Early literacy (sometimes referred to as emergent literacy) is what children know about communication, language (verbal and non-verbal), reading, and writing before they can actually read and write. It encompasses all of a child's experiences with conversation, stories (oral and written), books, and print.
From: 2011 policy Brief from Zero to Three. A Window to the World: Early Language and Literacy Development.
Why is early literacy important?
Many of Alaska's young children enter kindergarten without adequate early literacy skills. These foundational literacy skills allow children to become better readers. Better readers lead to greater school and work success, higher self-esteem, and wider choices and options in life. There is a strong need to promote early literacy throughout Alaska, especially during the first three years of life, when the brain is developing at its fastest rate and is most receptive to acquiring language and literacy skills.
The aspects of early literacy can be described in different ways, using different terms. The basic information is the same. Here we have divided early literacy into components:
Children need ALL the early literacy components starting from birth to be good readers.

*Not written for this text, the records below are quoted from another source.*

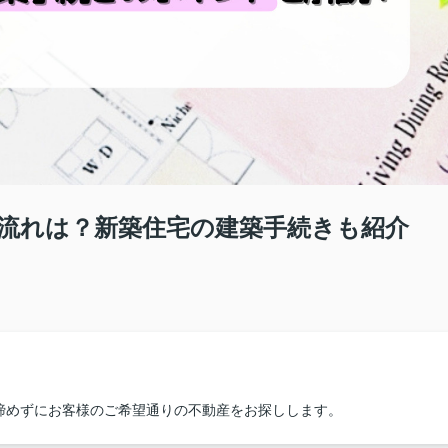
流れは？新築住宅の建築手続きも紹介
諦めずにお客様のご希望通りの不動産をお探しします。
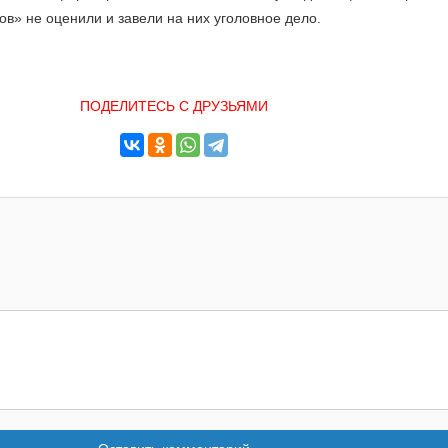
в» не оценили и завели на них уголовное дело.
ПОДЕЛИТЕСЬ С ДРУЗЬЯМИ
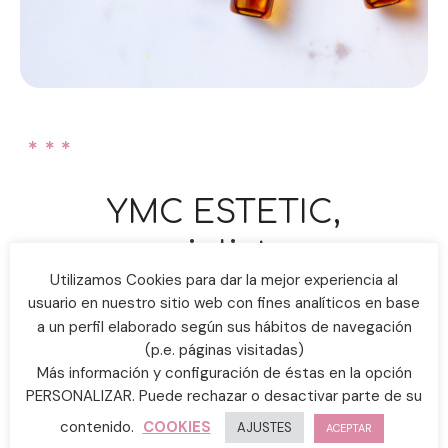
YMC ESTETIC,
especialistas en
Utilizamos Cookies para dar la mejor experiencia al
tratamientos con
usuario en nuestro sitio web con fines analíticos en base
a un perfil elaborado según sus hábitos de navegación
vitamina C
(p.e. páginas visitadas)
Más información y configuración de éstas en la opción
Para cuidar todo tipo de pieles.
PERSONALIZAR. Puede rechazar o desactivar parte de su
contenido.
COOKIES
AJUSTES
La vitamina C es un activo natural que
corrige los
ACEPTAR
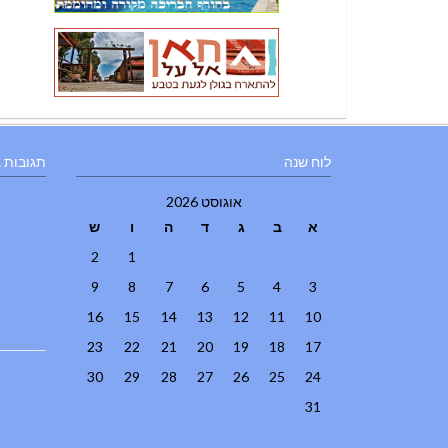
לוח שנה
תגובות 
אוגוסט 2026
א
ב
ג
ד
ה
ו
ש
2
1
9
8
7
6
5
4
3
16
15
14
13
12
11
10
23
22
21
20
19
18
17
30
29
28
27
26
25
24
31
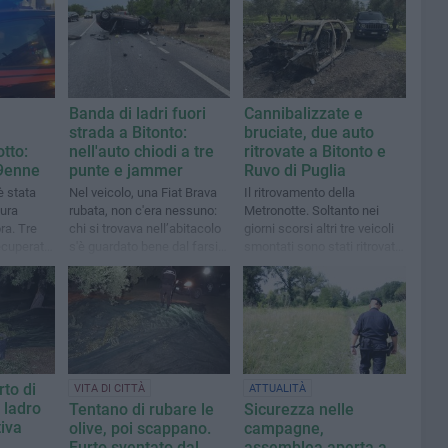
Banda di ladri fuori
Cannibalizzate e
strada a Bitonto:
bruciate, due auto
tto:
nell'auto chiodi a tre
ritrovate a Bitonto e
19enne
punte e jammer
Ruvo di Puglia
è stata
Nel veicolo, una Fiat Brava
Il ritrovamento della
sura
rubata, non c'era nessuno:
Metronotte. Soltanto nei
ra. Tre
chi si trovava nell’abitacolo
giorni scorsi altri tre veicoli
recuperata
s'è guardato bene dal farsi
smontati sono stati ritrovati
a ad
identificare
nella stessa zona
rto di
VITA DI CITTÀ
ATTUALITÀ
: ladro
Tentano di rubare le
Sicurezza nelle
tiva
olive, poi scappano.
campagne,
Furto sventato dal
assemblea aperta a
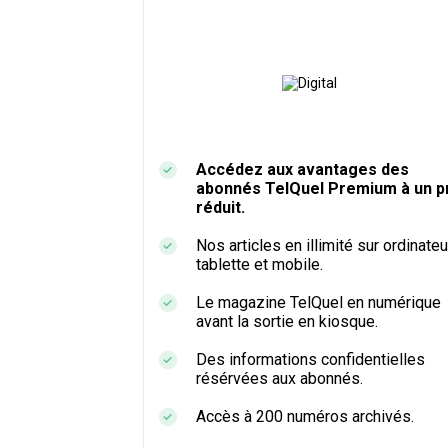
Accédez aux avantages des
abonnés TelQuel Premium à un pr
réduit.
Nos articles en illimité sur ordinateu
tablette et mobile.
Le magazine TelQuel en numérique
avant la sortie en kiosque.
Des informations confidentielles
résérvées aux abonnés.
Accès à 200 numéros archivés.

We offer free presentations on "Nurturing Early Literacy in Infants and Toddlers" to early care and learning professionals.
Discover what young children need to know before they learn to read. Learn simple, practical ways you can encourage the development of these pre-reading skills in infants and toddlers. Find out what tools are readily available to assist you in strengthening literacy skills and developing readers.
For more information, contact Project Manager, ph# 907.343.2970 or e-mail Ready@muni.org.
Easy Ways You Can Encourage Early Literacy Every Day!
Talking with children is one of the best ways to help them learn new words and information.
Singing slows down language so children can hear the different sounds and syllables in words.
Reading together is the single most important way to help children get ready to read.
Writing helps children learn that written words stand for spoken language.
Playing helps children put thoughts into words and think symbolically so they understand that spoken and written words can stand for real objects and experiences.